On July 7 (20) the Provisional Government ordered the arrest of Lenin. He was forced to go underground again and hid in a hut on Lake Razliv, near Petrograd, and then until the beginning of October - in Finland (Jalkala, Helsingfors, Vyborg).

All this time he continued to work and plan further actions. “Will the Bolsheviks retain state power”, “The Bolsheviks must take power”, “Marxism and the uprising”, “The crisis is ripe” - the titles of Lenin’s works written at that time speak for themselves. Lenin realized that the time had come for a revolution. In early October he illegally returned to Petrograd.

His return on the eve of the 1917 revolution is reminiscent of a detective story. Lenin was accompanied by the Finnish revolutionary Eino Rahja.

They put on Vladimir Ilyich a gray wig, glasses, a hat, a long black coat so that he looked like a Finnish pastor. In his memoirs, Rahja wrote that they traveled from home to the station in Vyborg by tram. As far as Raivola (now the village of Roschino) we rode in a vestibule and talked like a parishioner and a pastor. Moreover, the pastor-Lenin knew only “yes” and “no” in Finnish and often answered inappropriately. From Raivola to Petrograd, Lenin rode in a steam locomotive with the driver, and Eino Rahja was in the first carriage and listened to the conversations of the passengers. In the carriage at that time they were talking about Lenin, that it would be nice to dump him in feathers, drag him along Nevsky Prospekt and hang him. But thanks to the conspiracy, Lenin safely reached Petrograd. A little more than two weeks remained before the revolution...

From the Lanskaya station, Lenin went to the address Serdobolskaya street, 1 to the apartment of the teacher Margarita Fofanova, which became his last secret apartment. From here he led the preparations for an armed uprising. And here, on the night of October 24-25, according to the old style, Lenin changed clothes and made up so that it was impossible to recognize him. He walked along the Liteiny Bridge, Shpalernaya Street, past the Tauride Palace and the Smolny Cathedral, on the way they even checked his documents several times ... Lenin arrived safely in Smolny. The day of the revolution has arrived.

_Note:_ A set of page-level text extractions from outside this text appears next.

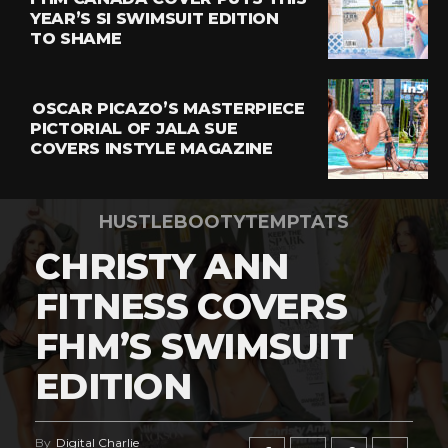
YEAR’S SI SWIMSUIT EDITION
TO SHAME
OSCAR PICAZO’S MASTERPIECE
PICTORIAL OF JALA SUE
COVERS INSTYLE MAGAZINE
HUSTLEBOOTYTEMPTATS
CHRISTY ANN
FITNESS COVERS
FHM’S SWIMSUIT
EDITION
By
Digital Charlie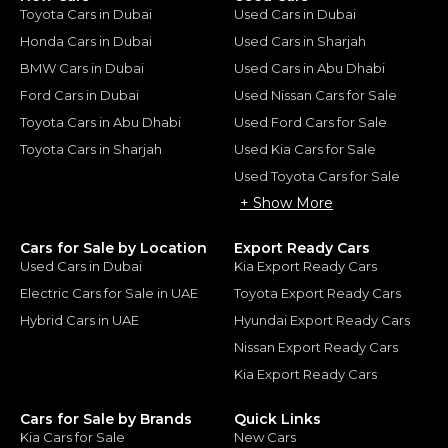
Toyota Cars in Dubai
Used Cars in Dubai
Honda Cars in Dubai
Used Cars in Sharjah
BMW Cars in Dubai
Used Cars in Abu Dhabi
Ford Cars in Dubai
Used Nissan Cars for Sale
Toyota Cars in Abu Dhabi
Used Ford Cars for Sale
Toyota Cars in Sharjah
Used Kia Cars for Sale
Used Toyota Cars for Sale
+ Show More
Cars for Sale by Location
Export Ready Cars
Used Cars in Dubai
Kia Export Ready Cars
Electric Cars for Sale in UAE
Toyota Export Ready Cars
Hybrid Cars in UAE
Hyundai Export Ready Cars
Nissan Export Ready Cars
Kia Export Ready Cars
Cars for Sale by Brands
Quick Links
Kia Cars for Sale
New Cars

These and other highlights related to Vladimir Ilyich Ulyanov-Lenin are available in the Presidential Library’s collections. The institution's portal also features the collection Vladimir Lenin. 1870–1924 which includes the writings of the statesman himself, the works of his associates, research, archival documents and visual materials. Their study and work with primary sources will help to form an opinion about the personality and activities of Vladimir Lenin.